GLAUCO DINIZ DUARTE – Pioneiro no país, parque eólico do Morro do Camelinho acabou abandonado
Os sopros que varrem a Serra do Espinhaço, a única cordilheira do Brasil, chegam a atingir mais de 43 quilômetros por hora. Uma velocidade invejável, superior aos ventos encontrados em diversos estados brasileiros e nações mundo afora. A potência das massas de ar que lambem os desfiladeiros e mergulham entre os vales do Espinhaço é tal que poderia gerar 32 gigawatts (GW) de energia elétrica – mais de duas vezes a potência instalada de Itaipu, que é de 14 GW– se movessem as pás de torres eólicas entre aquelas serras. Grandeza que representa 80% de toda a capacidade mapeada no estado de Minas Gerais, de acordo com estudos da Cemig. Um tesouro diferente, reservado pelos picos e colinas mineiras, mas que até o momento está inexplorado, apesar de algumas tentativas, como mostra esta reportagem, a oitava da série Montanhas de Histórias. Desde março, o Estado de Minas retrata as tradições e riquezas do estado mais montanhoso do Brasil pela perspectiva dessas formações, que desenharam os contornos de Minas Gerais e formaram o povo mineiro.

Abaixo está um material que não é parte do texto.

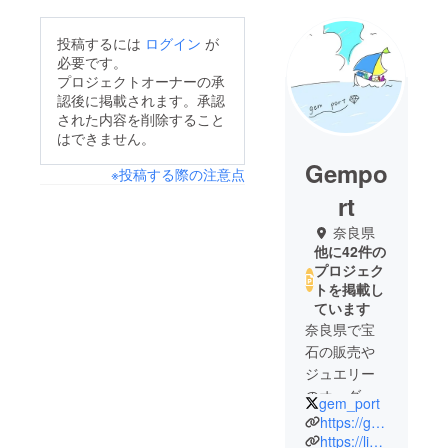
投稿するには
ログイン
が
必要です。
プロジェクトオーナーの承
認後に掲載されます。承認
された内容を削除すること
はできません。
Gempo
※投稿する際の注意点
rt
奈良県
他に42件の
プロジェク
トを掲載し
ています
奈良県で宝
石の販売や
ジュエリー
のオーダー
gem_port
やリメイ
https://gem-port.jimdosite.com/
ク・リ
https://lin.ee/DnmumZ0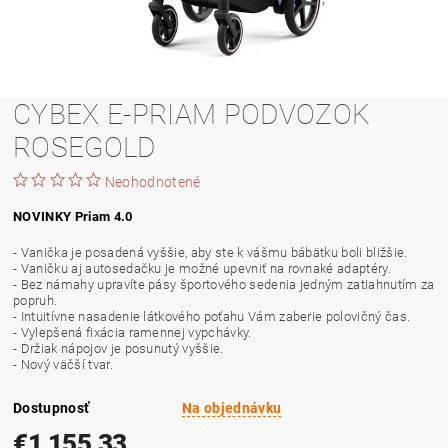
CYBEX E-PRIAM PODVOZOK
ROSEGOLD
Neohodnotené
NOVINKY Priam 4.0
- Vanička je posadená vyššie, aby ste k vášmu bábätku boli bližšie.
- Vaničku aj autosedačku je možné upevniť na rovnaké adaptéry.
- Bez námahy upravíte pásy športového sedenia jedným zatiahnutím za
popruh.
- Intuitívne nasadenie látkového poťahu Vám zaberie polovičný čas.
- Vylepšená fixácia ramennej vypchávky.
- Držiak nápojov je posunutý vyššie.
- Nový väčší tvar.
Dostupnosť
Na objednávku
€1 155,33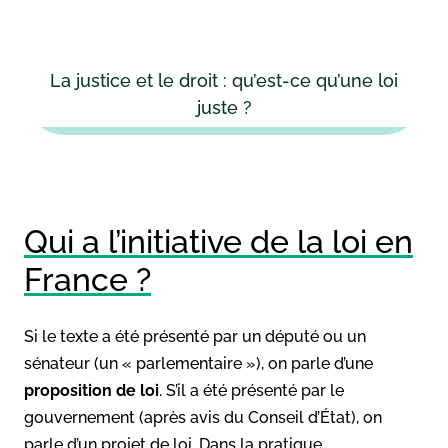
La justice et le droit : qu’est-ce qu’une loi
juste ?
Qui a l’initiative de la loi en
France ?
Si le texte a été présenté par un député ou un
sénateur (un « parlementaire »), on parle d’une
proposition de loi
. S’il a été présenté par le
gouvernement (après avis du Conseil d’État), on
parle d’un projet de loi. Dans la pratique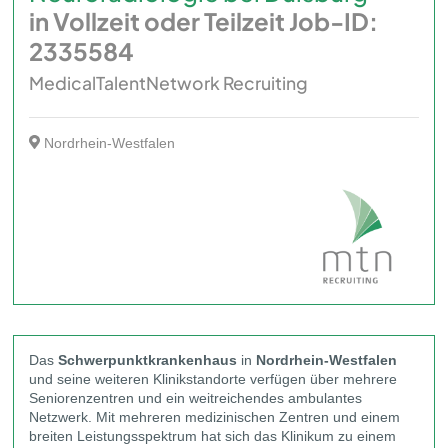
in Vollzeit oder Teilzeit Job-ID:
2335584
MedicalTalentNetwork Recruiting
Nordrhein-Westfalen
Das
Schwerpunktkrankenhaus
in
Nordrhein-Westfalen
und seine weiteren Klinikstandorte verfügen über mehrere
Seniorenzentren und ein weitreichendes ambulantes
Netzwerk. Mit mehreren medizinischen Zentren und einem
breiten Leistungsspektrum hat sich das Klinikum zu einem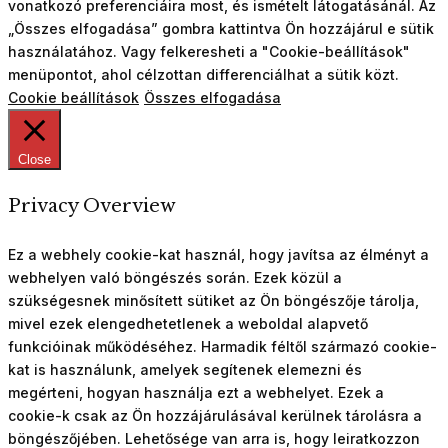
vonatkozó preferenciáira most, és ismételt látogatásánál. Az
„Összes elfogadása” gombra kattintva Ön hozzájárul e sütik
használatához. Vagy felkeresheti a "Cookie-beállítások"
menüpontot, ahol célzottan differenciálhat a sütik közt.
Cookie beállítások
Összes elfogadása
Close
Privacy Overview
Ez a webhely cookie-kat használ, hogy javítsa az élményt a
webhelyen való böngészés során. Ezek közül a
szükségesnek minősített sütiket az Ön böngészője tárolja,
mivel ezek elengedhetetlenek a weboldal alapvető
funkcióinak működéséhez. Harmadik féltől származó cookie-
kat is használunk, amelyek segítenek elemezni és
megérteni, hogyan használja ezt a webhelyet. Ezek a
cookie-k csak az Ön hozzájárulásával kerülnek tárolásra a
böngészőjében. Lehetősége van arra is, hogy leiratkozzon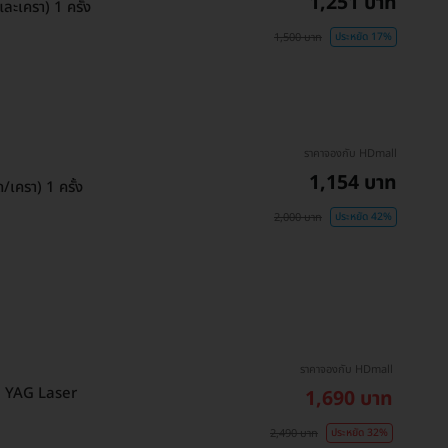
1,251 บาท
ะเครา) 1 ครั้ง
1,500 บาท
ประหยัด 17%
ราคาจองกับ HDmall
1,154 บาท
เครา) 1 ครั้ง
2,000 บาท
ประหยัด 42%
ราคาจองกับ HDmall
วย YAG Laser
1,690 บาท
2,490 บาท
ประหยัด 32%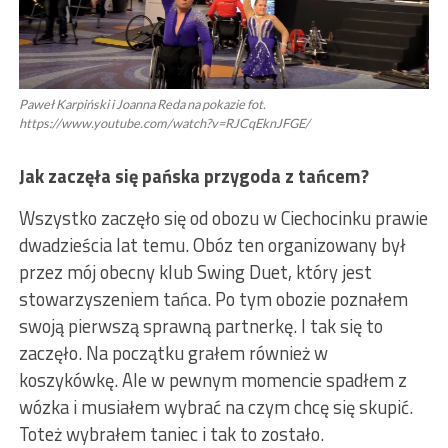
Paweł Karpiński i Joanna Reda na pokazie fot.
https://www.youtube.com/watch?v=RJCqEknJFGE/
Jak zaczęła się pańska przygoda z tańcem?
Wszystko zaczęło się od obozu w Ciechocinku prawie
dwadzieścia lat temu. Obóz ten organizowany był
przez mój obecny klub Swing Duet, który jest
stowarzyszeniem tańca. Po tym obozie poznałem
swoją pierwszą sprawną partnerkę. I tak się to
zaczęło. Na początku grałem również w
koszykówkę. Ale w pewnym momencie spadłem z
wózka i musiałem wybrać na czym chcę się skupić.
Toteż wybrałem taniec i tak to zostało.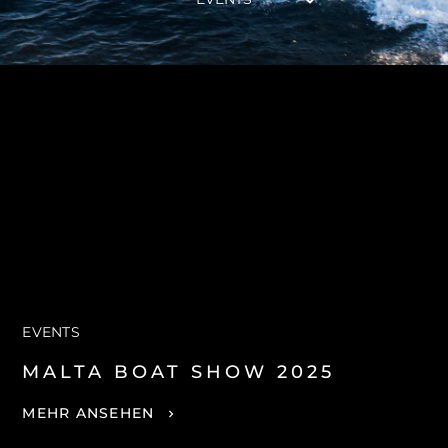
BEWERTEN SIE IHR BOOT
EVENTS
MALTA BOAT SHOW 2025
MEHR ANSEHEN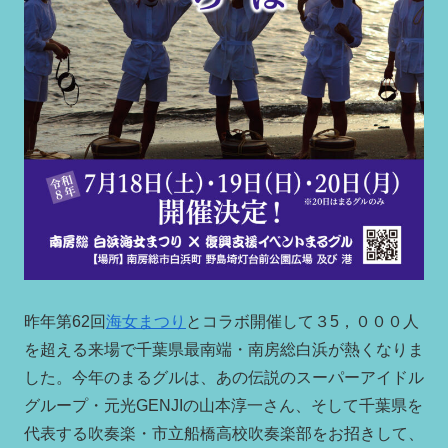
昨年第62回
海女まつり
とコラボ開催して３5，０００人
を超える来場で千葉県最南端・南房総白浜が熱くなりま
した。今年のまるグルは、あの伝説のスーパーアイドル
グループ・元光GENJIの山本淳一さん、そして千葉県を
代表する吹奏楽・市立船橋高校吹奏楽部をお招きして、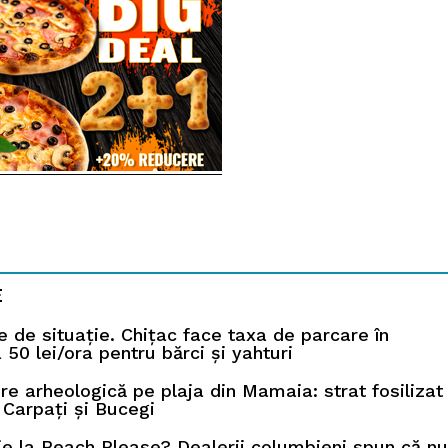
E
e de situație. Chițac face taxa de parcare în
50 lei/ora pentru bărci și yahturi
re arheologică pe plaja din Mamaia: strat fosilizat
 Carpați și Bucegi
e la Beach Please? Dealerii columbieni spun că nu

As fortes correntes de vento que se abatem sobre o Morro do Camelinho, em Gouveia, na Região Central de Minas Gerais, submetem aquele relevo a um caótico e implacável castigo. Rajadas concentradas deitam o capim amarelado em sequências que parecem marés invisíveis, produzindo um chiado compassado. Massas intensas envergam pequenas árvores, dobram arbustos e permitem até que as andorinhas pairem por alguns segundos com suas asas abertas. Sopros mais concentrados erguem a poeira de uma pequena estrada vicinal de terra, levantando nuvens de pó ou bailando com redemoinhos desgovernados. Em outro ponto, lençóis coloridos bailam no varal sacudidos pelos ventos.
O vento submete a tudo naquele rincão da Serra do Espinhaço, mas, estranhamente, quatro grandes estruturas aerodinâmicas feitas com pás e erguidas a mais de 20 metros de altura justamente para girar com essa força natural se mantêm imóveis, como se resistissem caprichosamente. Os equipamentos são parte do parque da Usina Eólica do Morro do Camelinho, construída em 1994 pela Cemig, a primeira a ser interligada ao Sistema Integrado Nacional de energia, mas que desde 2015 não gera mais nada do 1 megawatt instalado inicialmente.
Junto com Camelinho, o sonho de aproveitar a colossal força eólica das montanhas mineiras acabou sendo sepultado, tendo a Cemig preferido investir em torres aéreas em localidades menos acidentadas do Nordeste do Brasil. “A Cemig possui a participação de 93,2MW de capacidade instalada em parques de geração eólica atualmente em funcionamento. Esses parques se encontram na Região Nordeste do Brasil”, informou Alexandre Heringer, presidente da Efficientia, uma empresa do grupo da companhia energética voltada para projetos de eficiência energética.
Heringer confirma que o Espinhaço tem um grande potencial, mas, ao mesmo tempo, apresenta desafios que o deixaram em segundo plano. “É na Serra do Espinhaço que encontramos o maior potencial de energia eólica de Minas Gerais. Entretanto, devido ao relevo e topografia, o aproveitamento desse potencial é um pouco mais complexo que em áreas planas ou pouco acidentadas”, afirma Heringer. “Os investidores procuram primeiro os locais de menor investimento inicial para uma determinada produção de energia. Daí a maior concentração de usinas eólicas na Bahia do que em Minas”, conclui.
Enquanto se instalam torres eólicas ao longo de locais com maior facilidade construtiva, Camelinho vai sendo esquecida, seus geradores e turbinas enferrujando ao relento, suas cercas despencando ao redor da planta, as inscrições dos equipamentos e placas de alerta se apagam, as paredes agora sustentam caixas de marimbondos e o capim que se alastra pelo terreno se torna alimento para o gado de criadores oportunistas dos arredores.
O destino da primeira usina eólica a alimentar o sistema integrado do Brasil fica, assim, como uma lembrança que vai se esvaindo das primeiras hélices que ousaram aproveitar a força dos ventos da Serra do Espinhaço. “A tecnologia de geração eólica evoluiu muito e o tempo de vida útil dos geradores (de Camelinho) já se esgotou. Alguns equipamentos devem ser mantidos como marco histórico do setor elétrico brasileiro”, sugere o presidente da Efficientia.